On Thursday, Corps members and volunteers will meet at the O’Hara Student Center to create felt boards that will enable preschoolers to follow along with the storybook “Llama Llama Red Pajama,” and on Friday members and volunteers from the community will hold a school-wide session at the Crescent Early Childhood Center in Homewood to offer all students at the school a chance to participate in a Jumpstart session.

Though grants from The Corporation for National and Community Service, the parent corporation for AmeriCorps, fund the program at Pitt, Gordon said that the University also contributes to the funding for Pitt’s Jumpstart program, contributing office space in the William Pitt Union as well as funds to lease vans that aid in transporting lesson materials to the sites.

“I am very, very thankful for the support that [the University] gives,” she said.

Pitt students who work for the program participate in planning sessions and attend two classes at the local schools every week during which they each work closely with two or three children.

Each of the 12 teams within Pitt’s Jumpstart program is led by a member who has had at least one year of experience. Gordon said the program also employs three full-time site managers who manage the teams and supervise the implementation of the curriculum.
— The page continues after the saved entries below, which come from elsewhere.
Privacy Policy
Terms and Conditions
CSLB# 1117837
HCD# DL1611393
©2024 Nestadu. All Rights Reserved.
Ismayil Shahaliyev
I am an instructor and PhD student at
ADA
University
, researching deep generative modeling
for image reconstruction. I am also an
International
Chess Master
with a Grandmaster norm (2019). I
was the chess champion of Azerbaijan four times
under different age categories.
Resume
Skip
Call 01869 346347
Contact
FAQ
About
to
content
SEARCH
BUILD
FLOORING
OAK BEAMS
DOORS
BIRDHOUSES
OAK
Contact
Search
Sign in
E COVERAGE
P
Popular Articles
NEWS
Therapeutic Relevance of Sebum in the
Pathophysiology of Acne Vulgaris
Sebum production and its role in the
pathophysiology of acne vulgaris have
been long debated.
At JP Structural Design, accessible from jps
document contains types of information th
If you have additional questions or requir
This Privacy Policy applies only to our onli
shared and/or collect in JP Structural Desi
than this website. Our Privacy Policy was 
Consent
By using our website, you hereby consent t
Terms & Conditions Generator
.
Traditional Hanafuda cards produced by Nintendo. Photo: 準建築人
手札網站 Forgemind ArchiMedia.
Gordon said most of the students who participate in the program commit to 300 hours throughout the year, including 60 hours of training before they work with a class. She noted that 25 of Pitt’s Jumpstart students could only commit to 220 hours throughout the year.
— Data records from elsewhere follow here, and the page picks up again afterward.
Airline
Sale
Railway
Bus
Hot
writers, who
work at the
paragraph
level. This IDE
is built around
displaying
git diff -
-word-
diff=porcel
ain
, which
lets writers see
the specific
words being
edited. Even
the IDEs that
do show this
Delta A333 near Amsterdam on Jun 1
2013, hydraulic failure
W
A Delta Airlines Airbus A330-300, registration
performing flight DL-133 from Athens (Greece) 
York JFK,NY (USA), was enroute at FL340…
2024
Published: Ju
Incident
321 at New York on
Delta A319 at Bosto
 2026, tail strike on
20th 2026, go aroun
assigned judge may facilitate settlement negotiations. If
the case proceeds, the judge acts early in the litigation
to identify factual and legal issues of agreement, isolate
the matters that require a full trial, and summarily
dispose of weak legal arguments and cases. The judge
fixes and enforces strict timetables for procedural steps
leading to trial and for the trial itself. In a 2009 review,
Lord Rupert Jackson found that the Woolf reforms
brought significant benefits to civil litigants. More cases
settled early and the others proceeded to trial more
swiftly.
Gordon added that team leaders go through additional training, such as the weekend-long September Leadership Institute, at which they practice planning and leading classroom sessions.

Once in the classroom, each tutoring session focuses on a core storybook, which Corps members read aloud to groups of two or three preschoolers.

When junior Nicky Saputo’s team visited the Crescent Early Childhood Center on March 1, they read “Dear Juno,” a picture book by Soyung Pak about a child who corresponds by mail with his grandmother.

Laura Buccigrossi, a junior, sat near a corner with a young boy and girl, 3 and 5 years old, respectively, who huddled closely and looked on intently as she read “Dear Juno” to them. Buccigrossi stopped occasionally to ask them questions and have them repeat information to check their comprehension of the material.

At a table closer to the middle of the room, Sahil Amin finished reading “Dear Juno” to his three students a little early. He picked up a small stack of cards that he had set on the table and removed the metallic ring that held them together.

“This is just a small trick I showed them to pass the time when we finish reading,” Amin said. “They spin the ring [while] I ask them questions about the story,” he said as his students excitedly began passing the ring back and forth.

Jennifer Cooley-Matesic, who teaches the preschool class Saputo’s team works with, explained that, in order to enhance the attention her students receive during their small-group sessions with Jumpstart’s tutors, she gives the tutors guidance about the needs of individual students.

With the consent of her pupils’ parents, she makes recommendations to the tutors about the learning needs of her individual students.

“I noticed that some of my kids were having trouble telling a story with a beginning, middle and end,” Cooley-Matesic said. “So I told [the Jumpstart tutors], and now they focus on that during story time.”

During each session, the core storybook provides a framework for the other learning activities that the tutors prepare for the children. Because letter writing figured so prominently in “Dear Juno,” this session incorporated letter writing and mail as a theme for most of the activities.

Saputo, who is now in her second year as a team leader, has worked for Jumpstart since she was a freshman. She enthusiastically discussed the satisfaction she gets from tutoring and indicated that her work with children in these locations has felt like far more than a job. She believed that her team shared her commitment.

“It’s really helpful to have a group of seven fantastic individuals to make my job easier, because it can get hectic,” Saputo said.